Of course, medConfidential still shows everything it can on TheySoldItAnyway.com… and commercial entities are still getting data. As NHSX ramps up for 2020, does it really want the only place patients can readily see how their opt out was respected (or not) to be at TheySoldItAnyway.com?

care.data returns

Another attempt to collect your GP data is coming. While none of the details are finalised, NHS England is quoting BMA as saying it’s “care.data done right”. (It is unclear at this point whether that quote is from “care data day” or elsewhere.)

Will the 97% of people who do haven’t said no to the desire to “use my data” for purposes beyond their direct care be able to see how their data is used? How confident are NHSX, DHSC and NHS England that what they tell the public this time will be matched by what NHS Digital is told to do, and what it actually does?

Information will be provided to the public about care.data 2; the question is whether NHS England and DHSC tell people, or we do. As before, medConfidential will tell people the truth, with evidence – whereas Matt Hancock’s choices in the recent election suggest he may choose a lower standard.

There are of course legitimate reasons to use patient data, especially the data of people who wish it to be used. If the programme is consensual, safe, and transparent, then it will be scrutinised and the outcome can be positive – will you know how your data is used, and how your choices are implemented? Do you have the facts you need in order to make an informed decision on how your and your family’s health data is used?

The opt-out model of Organ Donation

We are approaching half-way through the communications period for organ donation in England to become an opt-out rather than an opt-in process.

medConfidential has not yet seen any figures published for the effectiveness of this national communications campaign – nor how many people have taken action as a result, both opt-outs and explicit opt-ins – but those ads we have seen so far have all been vague and non-specific.

The memories of Alder Hey haven’t faded, and we sincerely hope DH / NHSBT ‘step up a gear’ so people really can make an informed choice before death, and avoid unnecessary stress and suffering for their loved ones.

How the communication of the organ donation opt-out programme succeeds or fails will likely demonstrate whether the care.data2 process will succeed or fail too.
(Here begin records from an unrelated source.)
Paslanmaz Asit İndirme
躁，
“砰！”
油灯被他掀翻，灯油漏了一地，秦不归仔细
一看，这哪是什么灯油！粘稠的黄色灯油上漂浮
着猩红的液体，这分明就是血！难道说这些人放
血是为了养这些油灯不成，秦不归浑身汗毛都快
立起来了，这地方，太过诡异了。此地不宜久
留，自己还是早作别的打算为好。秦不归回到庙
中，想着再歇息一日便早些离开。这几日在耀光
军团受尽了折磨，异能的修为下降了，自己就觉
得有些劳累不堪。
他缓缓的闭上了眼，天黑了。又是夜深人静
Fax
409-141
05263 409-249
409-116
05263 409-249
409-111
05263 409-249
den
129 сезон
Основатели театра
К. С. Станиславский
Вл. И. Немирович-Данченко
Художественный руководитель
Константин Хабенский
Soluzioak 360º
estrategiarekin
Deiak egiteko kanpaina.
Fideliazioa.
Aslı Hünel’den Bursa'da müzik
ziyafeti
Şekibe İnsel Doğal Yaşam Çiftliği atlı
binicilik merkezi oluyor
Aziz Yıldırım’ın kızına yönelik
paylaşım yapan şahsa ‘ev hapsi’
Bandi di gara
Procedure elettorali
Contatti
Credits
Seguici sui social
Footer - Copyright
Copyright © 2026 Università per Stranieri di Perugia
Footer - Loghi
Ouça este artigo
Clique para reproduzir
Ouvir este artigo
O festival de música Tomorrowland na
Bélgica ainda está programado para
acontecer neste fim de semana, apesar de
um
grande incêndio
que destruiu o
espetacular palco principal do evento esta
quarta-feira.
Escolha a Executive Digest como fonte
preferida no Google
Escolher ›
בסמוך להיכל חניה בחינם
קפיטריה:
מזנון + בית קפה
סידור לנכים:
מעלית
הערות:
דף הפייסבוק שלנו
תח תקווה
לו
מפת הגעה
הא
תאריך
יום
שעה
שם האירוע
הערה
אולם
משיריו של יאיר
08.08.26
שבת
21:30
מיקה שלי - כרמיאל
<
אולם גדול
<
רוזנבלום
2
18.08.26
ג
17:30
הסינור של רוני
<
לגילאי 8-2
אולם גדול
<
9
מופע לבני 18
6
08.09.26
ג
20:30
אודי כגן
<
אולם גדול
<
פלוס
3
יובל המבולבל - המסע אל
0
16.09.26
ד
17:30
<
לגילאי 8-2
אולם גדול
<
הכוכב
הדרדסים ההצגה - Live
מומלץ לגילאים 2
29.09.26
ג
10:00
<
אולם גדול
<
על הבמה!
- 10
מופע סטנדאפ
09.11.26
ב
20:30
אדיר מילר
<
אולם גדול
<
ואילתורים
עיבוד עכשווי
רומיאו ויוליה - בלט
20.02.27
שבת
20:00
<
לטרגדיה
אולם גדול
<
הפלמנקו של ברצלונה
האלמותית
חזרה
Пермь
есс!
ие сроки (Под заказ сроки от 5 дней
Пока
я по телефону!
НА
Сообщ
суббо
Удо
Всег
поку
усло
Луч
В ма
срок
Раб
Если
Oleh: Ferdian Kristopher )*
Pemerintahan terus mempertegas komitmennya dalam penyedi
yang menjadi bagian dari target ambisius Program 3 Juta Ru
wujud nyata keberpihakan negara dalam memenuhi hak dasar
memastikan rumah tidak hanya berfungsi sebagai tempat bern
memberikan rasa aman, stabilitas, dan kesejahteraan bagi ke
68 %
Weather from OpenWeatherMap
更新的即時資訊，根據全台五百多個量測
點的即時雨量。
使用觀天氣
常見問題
With luck, the Secretary of State won’t be in so much of a rush to grab your medical records that, in haste, he undermines organ donation too.

As has always been the case, NHS England and DHSC could have a data system that is consensual, safe, and transparent. The question is whether they will duck the hard choices and make you pick up the pieces they wanted to avoid.

The Home Office

With the Government proposing to move Immigration and Borders responsibilities out of the Home Office, a decision will be required on what happens to all of the toxic soup of data agreements between the Secretary of State and the Home Department for those purposes. 
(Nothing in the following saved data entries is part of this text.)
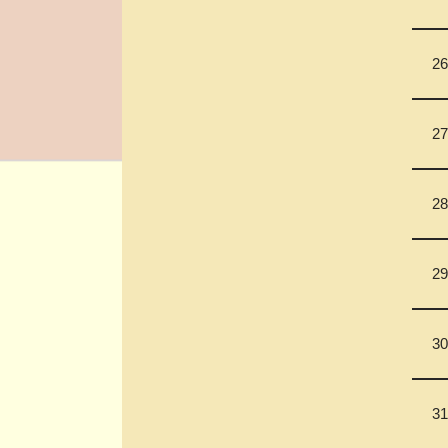
26
27
28
29
30
31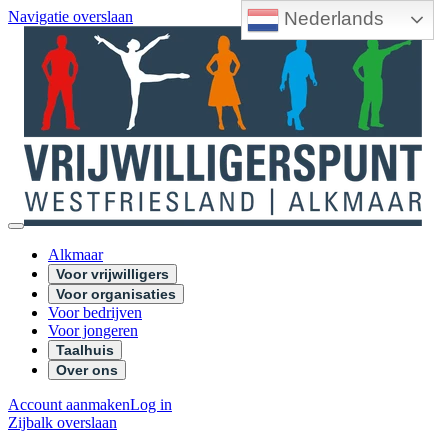
Nederlands
Navigatie overslaan
Alkmaar
Voor vrijwilligers
Voor organisaties
Voor bedrijven
Voor jongeren
Taalhuis
Over ons
Account aanmaken
Log in
Zijbalk overslaan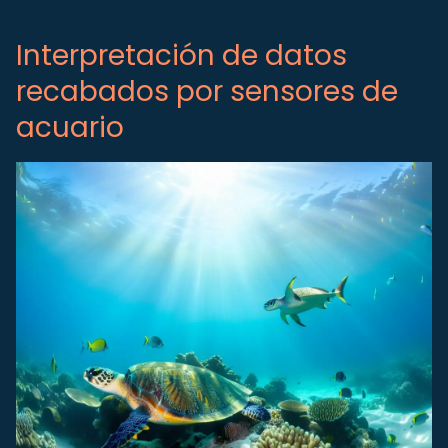
Interpretación de datos
recabados por sensores de
acuario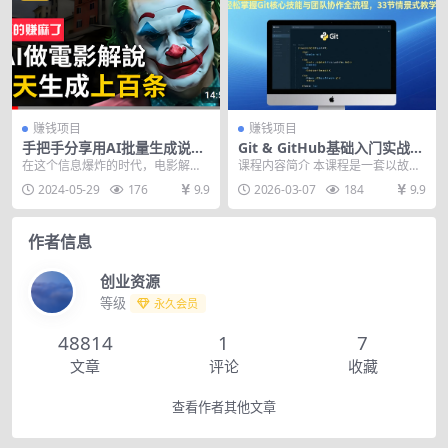
赚钱项目
赚钱项目
手把手分享用AI批量生成说唱
Git & GitHub基础入门实战
影视解说视频，1天生成上百
课：轻松掌握Git核心技能与团
在这个信息爆炸的时代，电影解说
课程内容简介 本课程是一套以故事
条，真的賺麻了！
队协作全流程，33节情景式教
视频已经成为网络上一道亮丽的风
化教学为特色的Git与GitHub基础入
2024-05-29
176
9.9
2026-03-07
184
9.9
学
景线。而在这其中，有...
门实战课...
作者信息
创业资源
等级
永久会员
48814
1
7
文章
评论
收藏
查看作者其他文章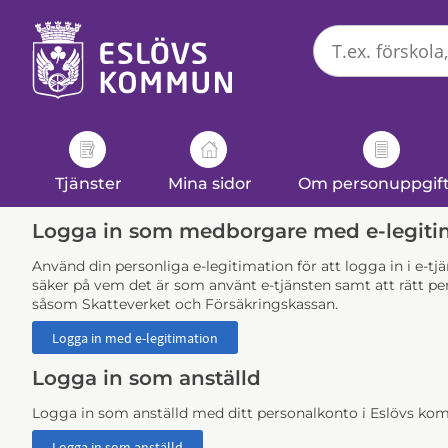
Välkommen
till
e-
tjänster
-
Eslövs
kommun
Tjänster
Mina sidor
Om personuppgif
Logga in som medborgare med e-legiti
Använd din personliga e-legitimation för att logga in i e-t
säker på vem det är som använt e-tjänsten samt att rätt per
såsom Skatteverket och Försäkringskassan.
Logga in som anställd
Logga in som anställd med ditt personalkonto i Eslövs k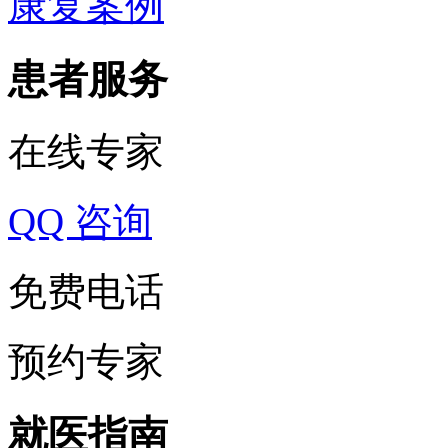
康复案例
患者服务
在线专家
QQ 咨询
免费电话
预约专家
就医指南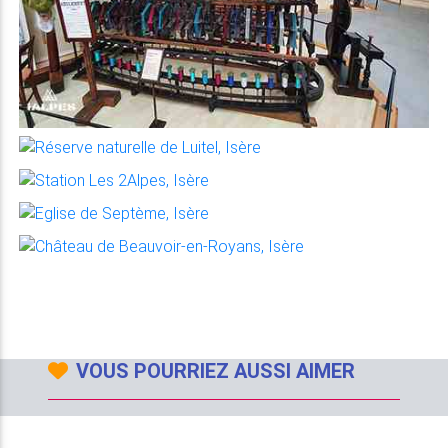
VOUS POURRIEZ AUSSI AIMER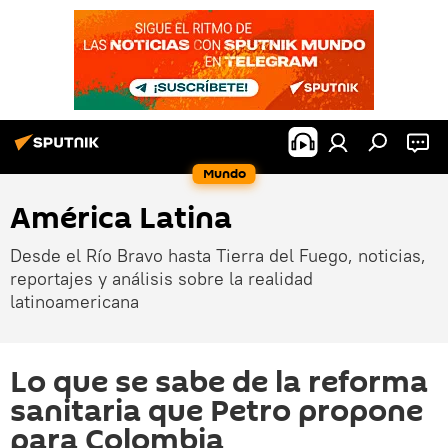
Mundo
América Latina
Desde el Río Bravo hasta Tierra del Fuego, noticias,
reportajes y análisis sobre la realidad
latinoamericana
Lo que se sabe de la reforma
sanitaria que Petro propone
para Colombia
While still meeting the obligation of transparency, simply cloning and rubber-stamping each data sharing agreement for such purposes would be a terrible outcome. We may yet see improvements on the toxic legacy of the last nine years under the previous Prime Minister’s worldview – but this will require significant changes, notwithstanding cancellation.
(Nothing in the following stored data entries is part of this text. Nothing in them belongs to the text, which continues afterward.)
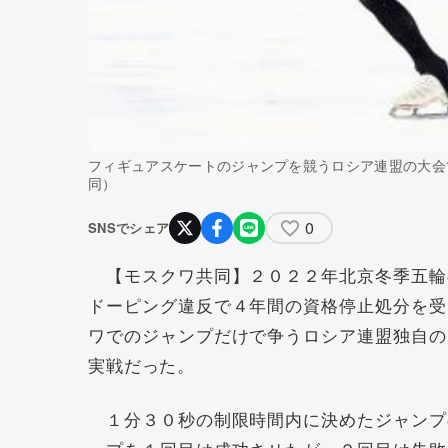
フィギュアスケートのジャンプを競うロシア連盟の大会
同）
0
SNSでシェア
【モスクワ共同】２０２２年北京冬季五輪
ドーピング違反で４年間の資格停止処分を受
ワでのジャンプだけで争うロシア連盟独自の
実戦だった。
１分３０秒の制限時間内に決めたジャンプ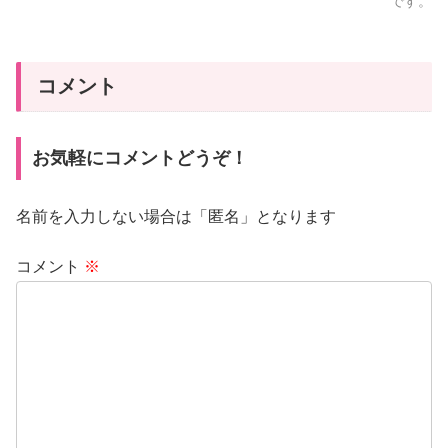
です。
コメント
お気軽にコメントどうぞ！
名前を入力しない場合は「匿名」となります
コメント
※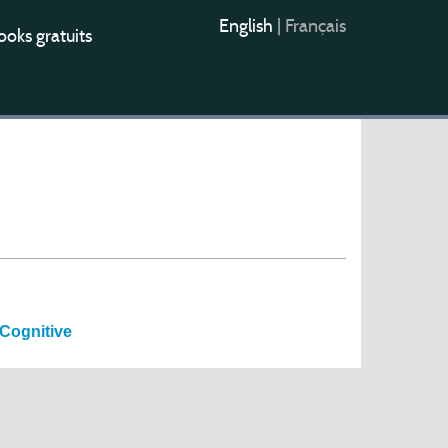
English
|
Français
oks gratuits
 Cognitive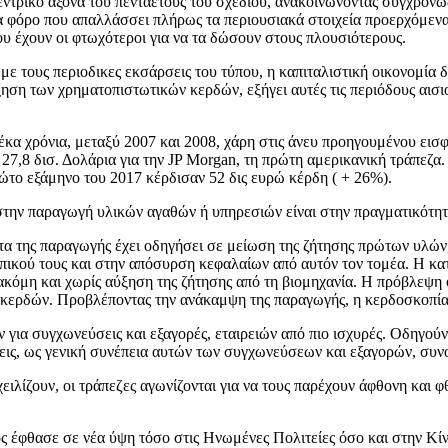
τρικό άξονα του πενταετούς του σχεδίου, ανακοινώνοντας συγχρόνως
α φόρο που απαλλάσσει πλήρως τα περιουσιακά στοιχεία προερχόμενα
υ έχουν οι φτωχότεροι για να τα δώσουν στους πλουσιότερους.
 τους περιοδικες εκσάρσεις του τύπου, η καπιταλιστική οικονομία 
ηση των χρηματοπιστωτικών κερδών, εξήγει αυτές τις περιόδους αισ
κα χρόνια, μεταξύ 2007 και 2008, χάρη στις άνευ προηγουμένου εισφ
 27,8 δισ. Δολάρια για την JP Morgan, τη πρώτη αμερικανική τράπεζα
ρώτο εξάμηνο του 2017 κέρδισαν 52 δις ευρώ κέρδη ( + 26%).
 στην παραγωγή υλικών αγαθών ή υπηρεσιών είναι στην πραγματικότ
α της παραγωγής έχει οδηγήσει σε μείωση της ζήτησης πρώτων υλών
ικού τους και στην απόσυρση κεφαλαίων από αυτόν τον τομέα. Η κα
κόμη και χωρίς αύξηση της ζήτησης από τη βιομηχανία. Η πρόβλεψη 
ερδών. Προβλέποντας την ανάκαμψη της παραγωγής, η κερδοσκοπία 
υν για συγχωνεύσεις και εξαγορές, εταιρειών από πιο ισχυρές. Οδηγ
εις, ως γενική συνέπεια αυτών των συγχωνεύσεων και εξαγορών, συν
ειλίζουν, οι τράπεζες αγωνίζονται για να τους παρέχουν άφθονη και
 έφθασε σε νέα ύψη τόσο στις Ηνωμένες Πολιτείες όσο και στην Κίνα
If the data flows do continue, then this Prime Minister is clearly not interested in solving the problem that sees his Government threatening to deport scientists due to a Government typo. Number 10 will either decide to fix this as part of its Machinery of Government change, or it will decide to keep things as they are. The message will be clear either way.


This post is the latest in an irregular series of updates posted in 2014, 2015 and 2016.